Rubia yunnanensis is an important medicinal plant with various bioactive secondary metabolites. In order to reduce the dependence on wild populations of the species, we aim to establish in vitro culture system that can produce Rubiaceae-type cyclopeptides (RAs) and quinones. Agrobacterium rhizogenes-mediated transformation of stem segments of in vitro grown R. yunnanensis plants using four A. rhizogenes strains was studied and transformation conditions were optimized. Hairy roots appeared with the highest frequency (68.89%) when stem segments (with leaves) without pre-culture were immersed in A. rhizogenes A4 strain bacterial suspension for 30 min, co-cultured on Murashige and Skoog (MS) solid medium in the dark for three days, and afterwards incubated in darkness.
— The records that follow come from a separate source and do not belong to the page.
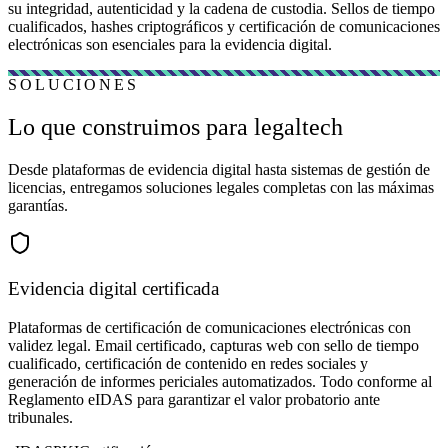
su integridad, autenticidad y la cadena de custodia. Sellos de tiempo
cualificados, hashes criptográficos y certificación de comunicaciones
electrónicas son esenciales para la evidencia digital.
SOLUCIONES
Lo que construimos para legaltech
Desde plataformas de evidencia digital hasta sistemas de gestión de
licencias, entregamos soluciones legales completas con las máximas
garantías.
Evidencia digital certificada
Plataformas de certificación de comunicaciones electrónicas con
validez legal. Email certificado, capturas web con sello de tiempo
cualificado, certificación de contenido en redes sociales y
generación de informes periciales automatizados. Todo conforme al
Reglamento eIDAS para garantizar el valor probatorio ante
tribunales.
PCR analysis of rolB and rolC genes confirmed transformed nature of six hairy root clones. The hairy roots grew rapidly, especially showing the highest accumulation of biomass in MS liquid medium compared to in vitro grown plants and calli. Histological observation of hairy root revealed anatomical difference in vascular cylinder, where the cells exhibited high mitotic activity characterized by vigorous growth. The UPLC-MS/MS analysis revealed that the amount of RAs in the hairy roots grown in ½MS liquid medium (4.611 μg g−1 DW) was higher than that in in vitro grown plants (0.331 and 4.096 μg g−1 DW for shoots and roots respectively) and calli (1.082 μg g−1 DW), but still far lower than that in the roots of seed-borne plants (80.296 μg g−1 DW). However, the hairy roots accumulated high level of quinones (2320.923 and 5067.801 μg g−1 DW for MS and ½MS liquid media respectively), of the same order of magnitude as the roots of seed-borne plants (7409.973 μg g−1 DW). Hairy root culture of R. yunnanensis, with high accumulation of biomass and production of quinones, may offer an attractive perspective for the production of the RAs and quinones that could be further optimized for pharmaceutical use.